Правда, имелся во всем этом и один положительный момент: ум обретал гибкость. Вообще же механизм рассуждения оказывался важнее объекта рассмотрения, формализм подавлял мысль. При таких играх можно было ожидать, что логика приведет к триумфу человеческого разума. Однако когда предпринимаешь критический анализ творчества Вийона, то сразу обнаруживаешь, что логика эта сводилась к готовым формулам, тонувшим в разного рода галиматье из побочных, согласительных, оценочных, предположительных, фиктивных, формообразующих выводов.
Поэт знает, что говорит, и строго сохраняет аристотелевскую схему работы ума. И тем не менее он искажает умозаключения, жонглируя ассонансами, и в итоге приходит к абсурду: избыток умствования ведет к безумию!
Эрудиция Вийона носила чисто формальный характер, и он знал об этом. А посему остерегался что-либо изобретать. Посвященным в эту науку людям нетрудно было разглядеть в его стихах, например, «согласительность», то есть способность формулировать суждение относительно существования людей и предметов, допуская при этом возможность ошибки, или, например, «предположительность», предусматривающую следствия, которые вытекают либо могут быть выведены из первичных суждений, нетрудно было разглядеть все эти и многие другие приемы тогдашней логики, загромождавшие память поэта и заставлявшие его классифицировать естественные функции ума.

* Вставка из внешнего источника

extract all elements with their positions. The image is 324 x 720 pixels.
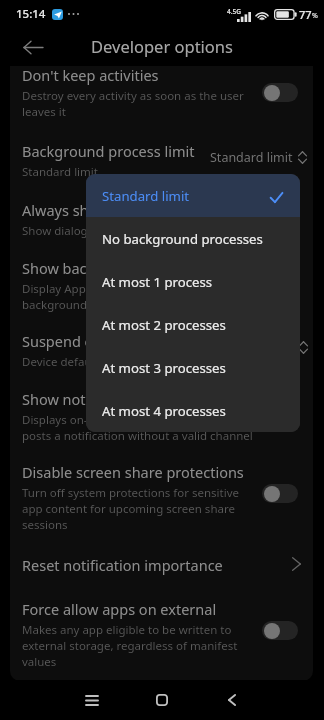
staticText: Always show crash dialog [22,200,195,220]
button[interactable]: Standard limit [86,174,300,217]
staticText: Standard limit [210,149,293,166]
button[interactable]: Toggle [262,83,298,102]
staticText: Standard limit [102,187,190,205]
staticText: Show background ANRs [22,258,185,278]
staticText: Reset notification importance [22,555,223,575]
button[interactable]: No background processes [86,217,300,260]
staticText: Device default [22,354,99,370]
staticText: Background process limit [22,141,195,161]
staticText: Don't keep activities [22,65,159,85]
staticText: Standard limit [22,164,98,180]
staticText: At most 3 processes [102,359,226,377]
staticText: Display App Not Responding dialog for [22,281,232,297]
staticText: Destroy every activity as soon as the us… [22,88,244,104]
button[interactable]: Reset notification importance [10,544,313,584]
staticText: % [312,11,318,21]
button[interactable]: Background process limit [10,130,313,185]
button[interactable]: At most 1 process [86,260,300,303]
staticText: Turn off system protections for sensitiv… [22,485,239,501]
staticText: background apps [22,297,117,313]
staticText: Makes any app eligible to be written to [22,622,232,638]
staticText: At most 1 process [102,273,213,291]
button[interactable]: Show notification channel warnings [10,378,313,448]
staticText: 77 [299,7,312,22]
staticText: values [22,654,57,670]
staticText: Show dialog box when app crashes [22,223,211,239]
staticText: external storage, regardless of manifest [22,638,238,654]
staticText: sessions [22,517,68,533]
staticText: posts a notification without a valid cha… [22,428,253,444]
staticText: Disable screen share protections [22,462,244,482]
staticText: Developer options [91,35,233,57]
staticText: app content for upcoming screen share [22,501,235,517]
staticText: At most 2 processes [102,316,226,334]
button[interactable]: Suspend execution for cached apps [10,320,313,375]
button[interactable]: At most 2 processes [86,303,300,346]
staticText: At most 4 processes [102,402,226,420]
button[interactable]: Toggle [262,621,298,640]
staticText: Displays on-screen warning when an app [22,412,244,428]
button[interactable]: Toggle [262,484,298,503]
staticText: Force allow apps on external [22,599,217,619]
button[interactable]: Back [212,680,252,720]
staticText: leaves it [22,104,66,120]
staticText: 15:14 [16,6,46,22]
button[interactable]: Home [142,680,182,720]
button[interactable]: Show background ANRs [10,247,313,317]
staticText: Suspend execution for cached apps [22,331,262,351]
button[interactable]: Toggle [262,207,298,226]
button[interactable]: Disable screen share protections [10,451,313,536]
button[interactable]: Back [18,32,48,62]
button[interactable]: At most 3 processes [86,346,300,389]
staticText: 4.5G [227,7,241,16]
button[interactable]: Force allow apps on external [10,588,313,673]
staticText: No background processes [102,230,263,248]
button[interactable]: Recent apps [72,680,112,720]
button[interactable]: At most 4 processes [86,389,300,432]
button[interactable]: Always show crash dialog [10,189,313,244]
button[interactable]: Don't keep activities [10,60,313,124]
staticText: Show notification channel warnings [22,389,265,409]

Подобная гимнастика ума в тех случаях, когда она не слишком походила на карикатурные ее изображения, встречающиеся у Вийона и у Рабле, как-никак давала школяру возможность постичь хотя бы одну вещь: анализ. Декарт прояснил задачи этой логики, сформулировав их несколько иначе. Тем не менее заветы «Рассуждения о методе» родились все же в русле схоластической традиции:
«Разделить каждую из рассматриваемых проблем на такое количество отдельных частиц, какое только возможно и какое требуется для их решения».
В этой схоластике, низведенной до уровня буквалистских комментариев и словесной механики, воцарилась рутина. Регент записывал свой урок и читал его, не отступая от написанного ни на букву, причем случалось, что он читал текст не сам, а поручал одному из более или менее успешно усваивавших его лекцию учеников. Тщетно реформаторы университета предпринимали попытки заставить учителя говорить, не «читая по перу». На практике ничто не мешало логикам с улицы Фуарр из года в год повторять самих себя. Занимаясь этим упражнением, они скучали сами и наводили тоску на других.